● Task goal
Note how many lines in these entries contain "browser", and reply with that number alone.

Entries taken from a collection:
************

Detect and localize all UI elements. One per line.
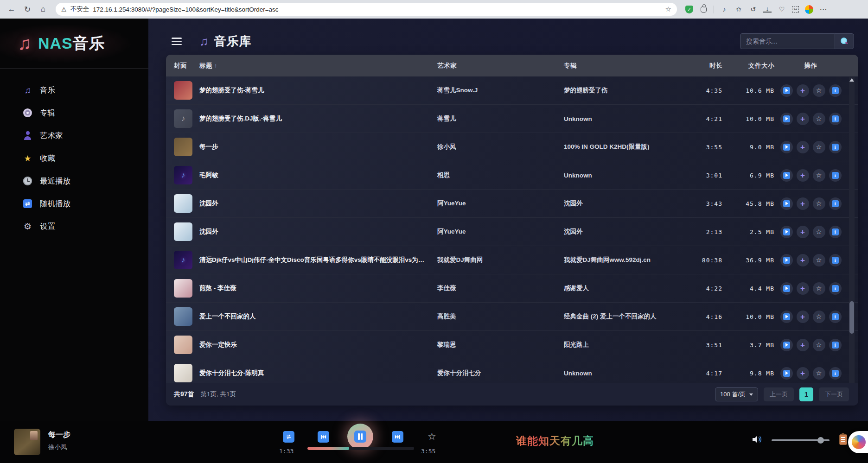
table-row[interactable]: ♪ 毛阿敏 相思 Unknown 3:01 6.9 MB + ☆ i [166,161,858,190]
favorite-button[interactable]: ☆ [813,169,825,182]
info-button[interactable]: i [829,113,842,125]
collections-icon[interactable]: ✩ [734,5,743,13]
sidebar-item-artists[interactable]: 艺术家 [0,124,148,147]
column-artist[interactable]: 艺术家 [437,62,564,70]
volume-icon[interactable] [751,434,762,445]
more-menu-icon[interactable]: ⋯ [819,5,828,13]
volume-slider[interactable] [772,439,830,441]
search-button[interactable] [835,33,854,49]
next-track-button[interactable] [392,431,403,443]
menu-toggle-icon[interactable] [172,38,182,45]
info-button[interactable]: i [829,226,842,238]
table-row[interactable]: ♪ 沈园外 阿YueYue 沈园外 3:43 45.8 MB + ☆ i [166,190,858,218]
column-album[interactable]: 专辑 [564,62,670,70]
favorite-button[interactable]: ☆ [813,226,825,238]
add-to-playlist-button[interactable]: + [797,367,809,380]
clipboard-icon[interactable] [839,434,847,445]
info-button[interactable]: i [829,169,842,182]
add-to-playlist-button[interactable]: + [797,339,809,351]
play-button[interactable] [780,113,793,125]
table-row[interactable]: ♪ 清远Djk仔vs中山Dj伟仔-全中文Disco音乐国粤语多得你vs眼睛不能没… [166,246,858,274]
sidebar-item-shuffle[interactable]: 随机播放 [0,192,148,215]
info-button[interactable]: i [829,311,842,323]
repeat-button[interactable] [283,431,294,443]
current-page-button[interactable]: 1 [799,387,813,401]
favorite-button[interactable]: ☆ [813,141,825,153]
add-to-playlist-button[interactable]: + [797,113,809,125]
add-to-playlist-button[interactable]: + [797,141,809,153]
sidebar-item-favorites[interactable]: 收藏 [0,147,148,170]
sidebar-item-music[interactable]: 音乐 [0,79,148,101]
sidebar-item-recent[interactable]: 最近播放 [0,170,148,192]
play-button[interactable] [780,254,793,266]
play-button[interactable] [780,311,793,323]
volume-knob[interactable] [817,437,824,444]
favorite-button[interactable]: ☆ [813,197,825,210]
favorite-button[interactable]: ☆ [813,311,825,323]
add-to-playlist-button[interactable]: + [797,311,809,323]
search-input[interactable] [740,33,835,49]
column-title[interactable]: 标题↑ [199,62,437,70]
add-to-playlist-button[interactable]: + [797,226,809,238]
add-to-playlist-button[interactable]: + [797,254,809,266]
info-button[interactable]: i [829,254,842,266]
favorite-button[interactable]: ☆ [813,339,825,351]
favorite-button[interactable]: ☆ [813,254,825,266]
table-row[interactable]: ♪ 梦的翅膀受了伤.DJ版.-蒋雪儿 蒋雪儿 Unknown 4:21 10.0… [166,105,858,133]
next-page-button[interactable]: 下一页 [819,387,849,401]
back-icon[interactable]: ← [5,2,19,16]
url-text[interactable]: 172.16.1.254:3080/#/?pageSize=100&sortKe… [93,6,661,13]
add-to-playlist-button[interactable]: + [797,169,809,182]
favorite-track-icon[interactable]: ☆ [428,431,436,442]
shield-check-icon[interactable]: ✓ [685,6,693,13]
info-button[interactable]: i [829,197,842,210]
info-button[interactable]: i [829,339,842,351]
favorite-button[interactable]: ☆ [813,113,825,125]
browser-health-icon[interactable]: ♡ [778,5,786,13]
play-button[interactable] [780,339,793,351]
previous-track-button[interactable] [318,431,329,443]
info-button[interactable]: i [829,141,842,153]
table-row[interactable]: ♪ 每一步 徐小凤 100% IN GOLD K2HD(限量版) 3:55 9.… [166,133,858,161]
play-button[interactable] [780,367,793,380]
add-to-playlist-button[interactable]: + [797,282,809,295]
scrollbar-thumb[interactable] [849,301,854,334]
extension-floater[interactable] [848,431,868,453]
home-icon[interactable]: ⌂ [36,2,50,16]
bookmark-star-icon[interactable]: ☆ [665,5,671,13]
add-to-playlist-button[interactable]: + [797,84,809,97]
column-size[interactable]: 文件大小 [722,62,774,70]
add-to-playlist-button[interactable]: + [797,197,809,210]
play-button[interactable] [780,197,793,210]
table-row[interactable]: ♪ 煎熬 - 李佳薇 李佳薇 感谢爱人 4:22 4.4 MB + ☆ i [166,274,858,303]
progress-bar[interactable] [307,447,414,450]
downloads-icon[interactable]: ↓ [763,6,772,13]
favorite-button[interactable]: ☆ [813,367,825,380]
column-duration[interactable]: 时长 [670,62,722,70]
info-button[interactable]: i [829,367,842,380]
table-scrollbar[interactable] [849,77,855,383]
play-button[interactable] [780,169,793,182]
table-row[interactable]: ♪ 爱你十分泪七分-陈明真 爱你十分泪七分 Unknown 4:17 9.8 M… [166,359,858,383]
info-button[interactable]: i [829,84,842,97]
refresh-icon[interactable]: ↻ [20,2,34,16]
info-button[interactable]: i [829,282,842,295]
favorite-button[interactable]: ☆ [813,282,825,295]
music-extension-icon[interactable]: ♪ [720,5,728,13]
browser-logo-icon[interactable] [805,5,813,14]
extensions-icon[interactable] [701,6,707,13]
play-button[interactable] [780,84,793,97]
sidebar-item-settings[interactable]: 设置 [0,215,148,238]
table-row[interactable]: ♪ 沈园外 阿YueYue 沈园外 2:13 2.5 MB + ☆ i [166,218,858,246]
play-button[interactable] [780,282,793,295]
screenshot-icon[interactable]: ✂ [792,6,799,13]
table-row[interactable]: ♪ 梦的翅膀受了伤-蒋雪儿 蒋雪儿Snow.J 梦的翅膀受了伤 4:35 10.… [166,76,858,105]
play-button[interactable] [780,141,793,153]
prev-page-button[interactable]: 上一页 [764,387,794,401]
scroll-up-icon[interactable] [849,78,854,82]
play-button[interactable] [780,226,793,238]
table-row[interactable]: ♪ 爱上一个不回家的人 高胜美 经典金曲 (2) 爱上一个不回家的人 4:16 … [166,303,858,331]
favorite-button[interactable]: ☆ [813,84,825,97]
table-row[interactable]: ♪ 爱你一定快乐 黎瑞恩 阳光路上 3:51 3.7 MB + ☆ i [166,331,858,359]
address-bar[interactable]: ⚠ 不安全 172.16.1.254:3080/#/?pageSize=100&… [56,3,677,16]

************

● Reply to the exercise
2